[Stored data entries]
-=-=-

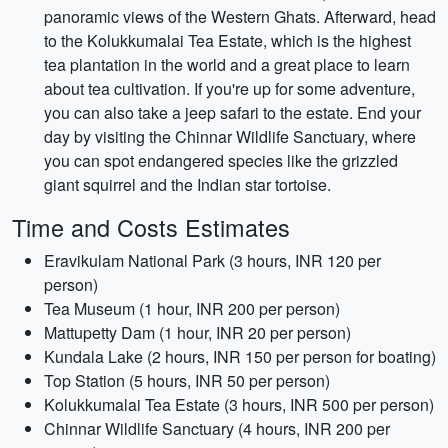
panoramic views of the Western Ghats. Afterward, head
to the Kolukkumalai Tea Estate, which is the highest
tea plantation in the world and a great place to learn
about tea cultivation. If you're up for some adventure,
you can also take a jeep safari to the estate. End your
day by visiting the Chinnar Wildlife Sanctuary, where
you can spot endangered species like the grizzled
giant squirrel and the Indian star tortoise.
Time and Costs Estimates
Eravikulam National Park (3 hours, INR 120 per
person)
Tea Museum (1 hour, INR 200 per person)
Mattupetty Dam (1 hour, INR 20 per person)
Kundala Lake (2 hours, INR 150 per person for boating)
Top Station (5 hours, INR 50 per person)
Kolukkumalai Tea Estate (3 hours, INR 500 per person)
Chinnar Wildlife Sanctuary (4 hours, INR 200 per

-=-=-

# [Activity]
Begin at the line containing "Time and Costs Estimates" and reproduce every line through the last one in the records above, exactly.

# [Answer for the task]
Time and Costs Estimates
Eravikulam National Park (3 hours, INR 120 per
person)
Tea Museum (1 hour, INR 200 per person)
Mattupetty Dam (1 hour, INR 20 per person)
Kundala Lake (2 hours, INR 150 per person for boating)
Top Station (5 hours, INR 50 per person)
Kolukkumalai Tea Estate (3 hours, INR 500 per person)
Chinnar Wildlife Sanctuary (4 hours, INR 200 per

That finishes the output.